Türkiye bugüne kadar büyük bir hatayla, Türkmenler ve Kürtlerin çıkarları zıtmış gibi bir tablo çizdi. Oysa çıkarlar zıt olmak zorunda değil. Kürtler ve Türkmenler bütün bir geleceklerini birlikte paylaşmak durumundalar. Bunlar arasına nifak sokmak, en azından, geleceklerini paylaşan insanların huzurunu bozmaktan ve barışı engellemekten öte bir anlam taşımayacak. Türkiye, Kürtleşmiş ya da Kürtler üzerinde etkili Türkmenler ile iletişimi güçlendirmelidir. Kürtlere yaklaşan Türkmenlere “hain” gözüyle bakmaktan da vazgeçilmelidir

Türkiye, artık, Türkmenler ile diğer grupların kutuplaşmasını engelleyecek projelere odaklanmalıdır. Irak’ın parçalanması durumunda, en doğrusu bir Kürt-Türkmen Federasyonu’nun oluşmasıdır. Arkalarındaki tarih ne olursa olsun, Türkiye ve Irak Kürdistanı birbirlerine muhtaçtır. Kürdistan, Türkiye ile güneydeki kaos arasında bir tampon olabilir. Buna karşılık, Türkiye de, teknik olarak Irak’ın parçası olsa da, işlevselliğini yitirmiş bir Bağdat hükümetinden fiilen kopmuş bir Kürdistan’ın hamiliğini üstlenebilir.
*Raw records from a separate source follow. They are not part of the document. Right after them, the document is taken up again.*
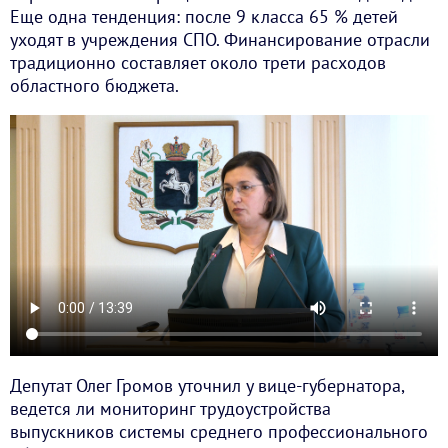
Еще одна тенденция: после 9 класса 65 % детей
уходят в учреждения СПО. Финансирование отрасли
традиционно составляет около трети расходов
областного бюджета.
Депутат Олег Громов уточнил у вице-губернатора,
ведется ли мониторинг трудоустройства
выпускников системы среднего профессионального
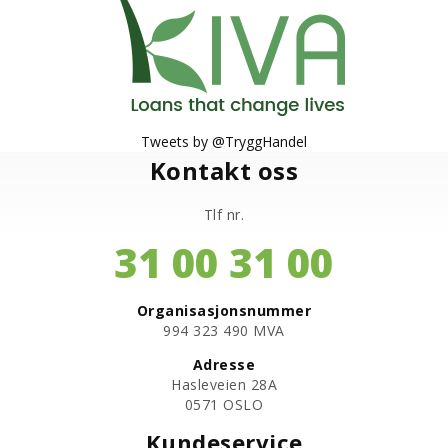
Tweets by @TryggHandel
Kontakt oss
Tlf nr.
31 00 31 00
Organisasjonsnummer
​994 323 490 MVA
Adresse
Hasleveien 28A
0571 OSLO
Kundeservice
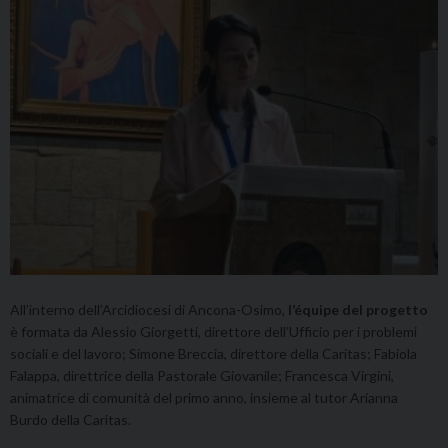
All’interno dell’Arcidiocesi di Ancona-Osimo,
l’équipe del progetto
è formata da Alessio Giorgetti, direttore dell’Ufficio per i problemi
sociali e del lavoro; Simone Breccia, direttore della Caritas; Fabiola
Falappa, direttrice della Pastorale Giovanile; Francesca Virgini,
animatrice di comunità del primo anno, insieme al tutor Arianna
Burdo della Caritas.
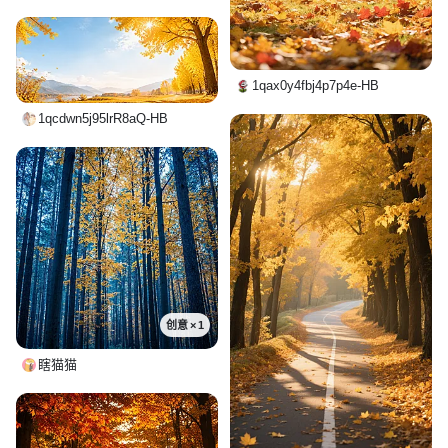
1qax0y4fbj4p7p4e-HB
1qcdwn5j95lrR8aQ-HB
创意 × 1
瞎猫猫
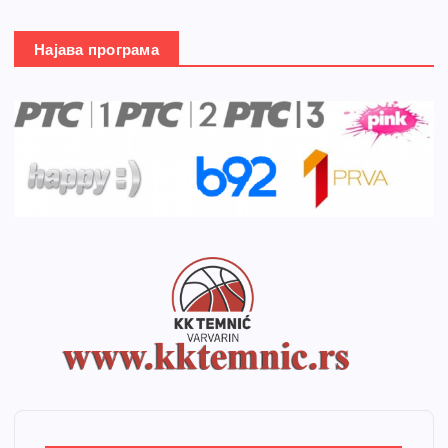
Најава програма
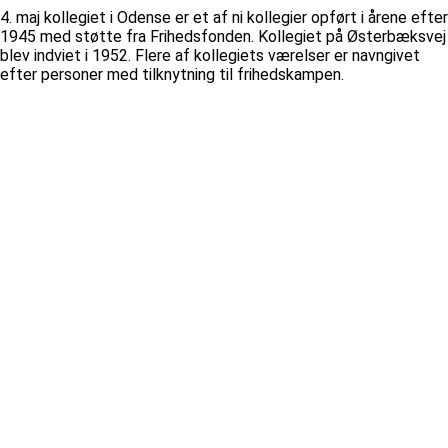
4. maj kollegiet i Odense er et af ni kollegier opført i årene efter
1945 med støtte fra Frihedsfonden. Kollegiet på Østerbæksvej
blev indviet i 1952. Flere af kollegiets værelser er navngivet
efter personer med tilknytning til frihedskampen.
Dahası, Türkiye’nin Kürdistan’da büyük ekonomik çıkarları bulunmaktadır. Şu anda ki Kürt kalkınmasının ana motoru durumunda 400’den fazla Türk şirketi ve bunların kayda değer yatırımları Kürdistan bölgesindedir. Hatta, askeri kuruluş olan OYAK bile Kürt devleti ile ticaret yapmaktadır..... Türkiye’nin sınır ötesi operasyonlarda başarı kazanması ve kendini haklı çıkarması artık söz konusu değildir.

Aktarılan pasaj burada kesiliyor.